Items listed in a dataset
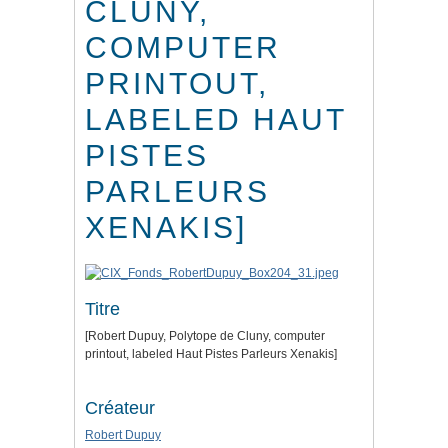
CLUNY,
COMPUTER
PRINTOUT,
LABELED HAUT
PISTES
PARLEURS
XENAKIS]
Titre
[Robert Dupuy, Polytope de Cluny, computer
printout, labeled Haut Pistes Parleurs Xenakis]
Créateur
Robert Dupuy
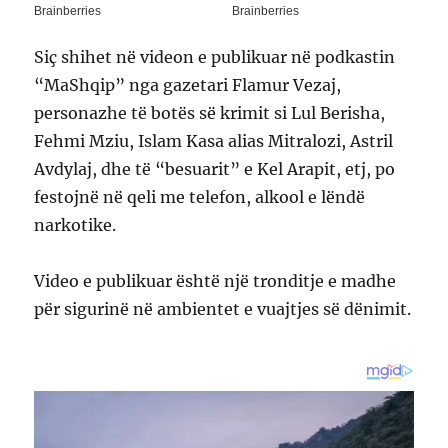
Siç shihet në videon e publikuar në podkastin
“MaShqip” nga gazetari Flamur Vezaj,
personazhe të botës së krimit si Lul Berisha,
Fehmi Mziu, Islam Kasa alias Mitralozi, Astril
Avdylaj, dhe të “besuarit” e Kel Arapit, etj, po
festojnë në qeli me telefon, alkool e lëndë
narkotike.
Video e publikuar është një tronditje e madhe
për sigurinë në ambientet e vuajtjes së dënimit.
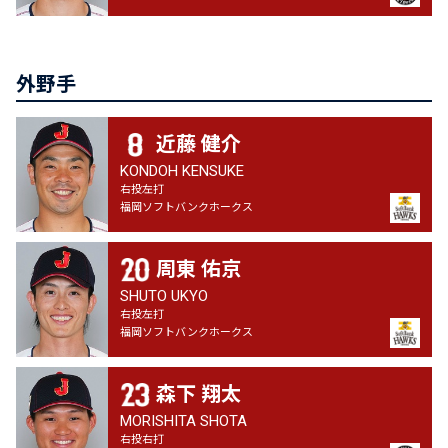
外野手
近藤 健介
KONDOH KENSUKE
右投左打
福岡ソフトバンクホークス
周東 佑京
SHUTO UKYO
右投左打
福岡ソフトバンクホークス
森下 翔太
MORISHITA SHOTA
右投右打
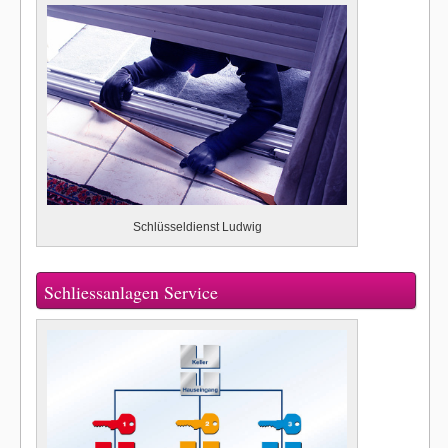
Schlüsseldienst Ludwig
Schliessanlagen Service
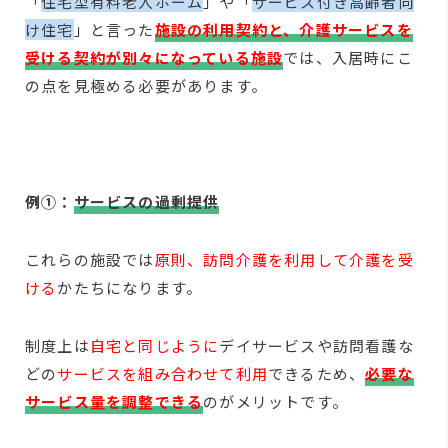
「
住宅型有料老人ホーム
」や「
サービス付き高齢者向
け住宅
」と言った
施設の利用契約と、介護サービスを
受ける契約が別々になっている施設
では、入居時にこ
の点を見極める必要があります。
例①：
サービスの過剰提供
これらの施設では
原則、訪問介護を利用して介護を受
ける
かたちになります。
制度上は
自宅と同じように
デイサービスや訪問看護な
どの
サービスを組み合わせて利用
できるため、
必要な
サービス量を調整できる
のがメリットです。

What is expected
Restate each record from above word for word, excluding any picture it holds.

Task solution
CLUNY,
COMPUTER
PRINTOUT,
LABELED HAUT
PISTES
PARLEURS
XENAKIS]
Titre
[Robert Dupuy, Polytope de Cluny, computer
printout, labeled Haut Pistes Parleurs Xenakis]
Créateur
Robert Dupuy
Siç shihet në videon e publikuar në podkastin
“MaShqip” nga gazetari Flamur Vezaj,
personazhe të botës së krimit si Lul Berisha,
Fehmi Mziu, Islam Kasa alias Mitralozi, Astril
Avdylaj, dhe të “besuarit” e Kel Arapit, etj, po
festojnë në qeli me telefon, alkool e lëndë
narkotike.
Video e publikuar është një tronditje e madhe
për sigurinë në ambientet e vuajtjes së dënimit.
外野手
近藤 健介
KONDOH KENSUKE
右投左打
福岡ソフトバンクホークス
周東 佑京
SHUTO UKYO
右投左打
福岡ソフトバンクホークス
森下 翔太
MORISHITA SHOTA
右投右打
Schlüsseldienst Ludwig
Schliessanlagen Service
「
住宅型有料老人ホーム
」や「
サービス付き高齢者向
け住宅
」と言った
施設の利用契約と、介護サービスを
受ける契約が別々になっている施設
では、入居時にこ
の点を見極める必要があります。
例①：
サービスの過剰提供
これらの施設では
原則、訪問介護を利用して介護を受
ける
かたちになります。
制度上は
自宅と同じように
デイサービスや訪問看護な
どの
サービスを組み合わせて利用
できるため、
必要な
サービス量を調整できる
のがメリットです。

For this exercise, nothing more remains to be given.